__Instructions to follow__:
If a line in the data below holds the word "cette", copy it.
══ Provided entries
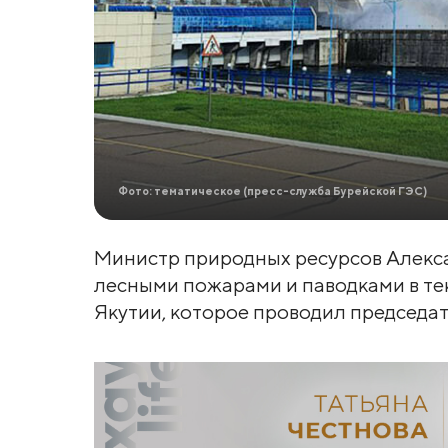
Фото: тематическое (пресс-служба Бурейской ГЭС)
Министр природных ресурсов Алекса
лесными пожарами и паводками в тек
Якутии, которое проводил председа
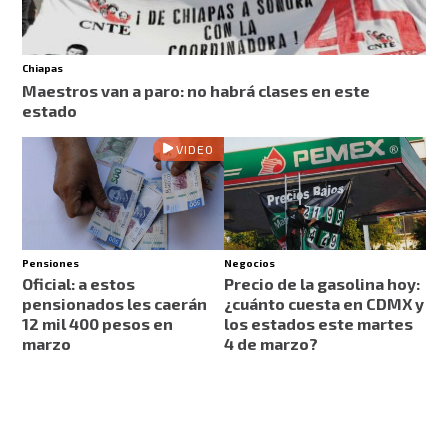
Chiapas
Maestros van a paro: no habrá clases en este
estado
VIDEO
Pensiones
Negocios
Oficial: a estos
Precio de la gasolina hoy:
pensionados les caerán
¿cuánto cuesta en CDMX y
12 mil 400 pesos en
los estados este martes
marzo
4 de marzo?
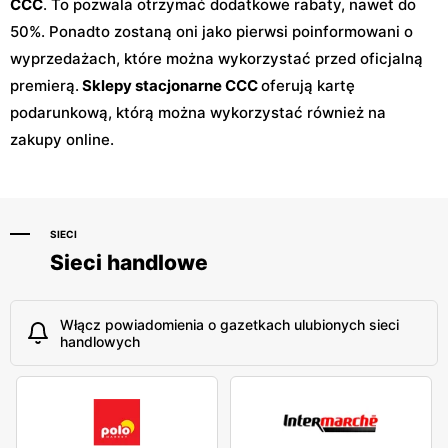
CCC
. To pozwala otrzymać dodatkowe rabaty, nawet do
50%. Ponadto zostaną oni jako pierwsi poinformowani o
wyprzedażach, które można wykorzystać przed oficjalną
premierą.
Sklepy stacjonarne CCC
oferują kartę
podarunkową, którą można wykorzystać również na
zakupy online.
SIECI
Sieci handlowe
Włącz powiadomienia o gazetkach ulubionych sieci
handlowych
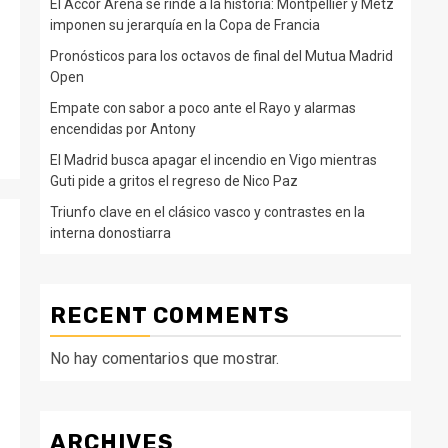
El Accor Arena se rinde a la historia: Montpellier y Metz
imponen su jerarquía en la Copa de Francia
Pronósticos para los octavos de final del Mutua Madrid
Open
Empate con sabor a poco ante el Rayo y alarmas
encendidas por Antony
El Madrid busca apagar el incendio en Vigo mientras
Guti pide a gritos el regreso de Nico Paz
Triunfo clave en el clásico vasco y contrastes en la
interna donostiarra
RECENT COMMENTS
No hay comentarios que mostrar.
ARCHIVES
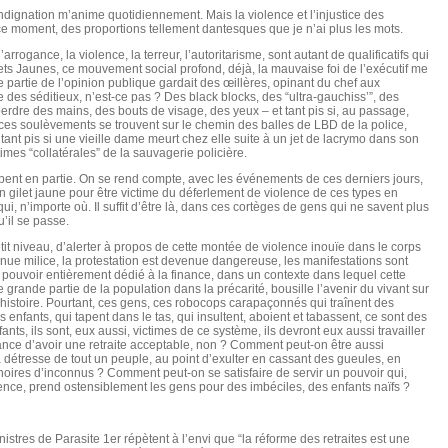
ndignation m’anime quotidiennement. Mais la violence et l’injustice des
e moment, des proportions tellement dantesques que je n’ai plus les mots.
rrogance, la violence, la terreur, l’autoritarisme, sont autant de qualificatifs qui
ets Jaunes, ce mouvement social profond, déjà, la mauvaise foi de l’exécutif me
e partie de l’opinion publique gardait des œillères, opinant du chef aux
 des séditieux, n’est-ce pas ? Des black blocks, des “ultra-gauchiss’”, des
perdre des mains, des bouts de visage, des yeux – et tant pis si, au passage,
es soulèvements se trouvent sur le chemin des balles de LBD de la police,
nt pis si une vieille dame meurt chez elle suite à un jet de lacrymo dans son
times “collatérales” de la sauvagerie policière.
tombent en partie. On se rend compte, avec les événements de ces derniers jours,
un gilet jaune pour être victime du déferlement de violence de ces types en
i, n’importe où. Il suffit d’être là, dans ces cortèges de gens qui ne savent plus
’il se passe.
tit niveau, d’alerter à propos de cette montée de violence inouïe dans le corps
enue milice, la protestation est devenue dangereuse, les manifestations sont
 pouvoir entièrement dédié à la finance, dans un contexte dans lequel cette
e grande partie de la population dans la précarité, bousille l’avenir du vivant sur
 l’histoire. Pourtant, ces gens, ces robocops carapaçonnés qui traînent des
enfants, qui tapent dans le tas, qui insultent, aboient et tabassent, ce sont des
nts, ils sont, eux aussi, victimes de ce système, ils devront eux aussi travailler
ance d’avoir une retraite acceptable, non ? Comment peut-on être aussi
étresse de tout un peuple, au point d’exulter en cassant des gueules, en
ires d’inconnus ? Comment peut-on se satisfaire de servir un pouvoir qui,
ce, prend ostensiblement les gens pour des imbéciles, des enfants naïfs ?
nistres de Parasite 1er répètent à l’envi que “la réforme des retraites est une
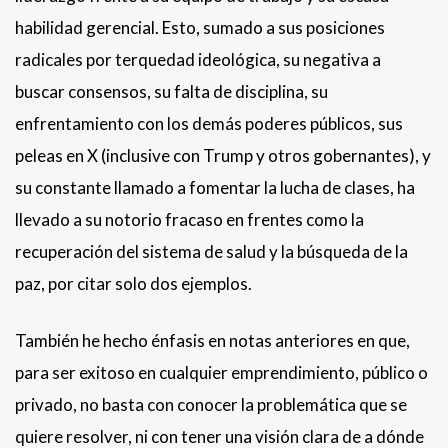
habilidad gerencial. Esto, sumado a sus posiciones
radicales por terquedad ideológica, su negativa a
buscar consensos, su falta de disciplina, su
enfrentamiento con los demás poderes públicos, sus
peleas en X (inclusive con Trump y otros gobernantes), y
su constante llamado a fomentar la lucha de clases, ha
llevado a su notorio fracaso en frentes como la
recuperación del sistema de salud y la búsqueda de la
paz, por citar solo dos ejemplos.
También he hecho énfasis en notas anteriores en que,
para ser exitoso en cualquier emprendimiento, público o
privado, no basta con conocer la problemática que se
quiere resolver, ni con tener una visión clara de a dónde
════
__Answer for the task__:
tit niveau, d’alerter à propos de cette montée de violence inouïe dans le corps
 pouvoir entièrement dédié à la finance, dans un contexte dans lequel cette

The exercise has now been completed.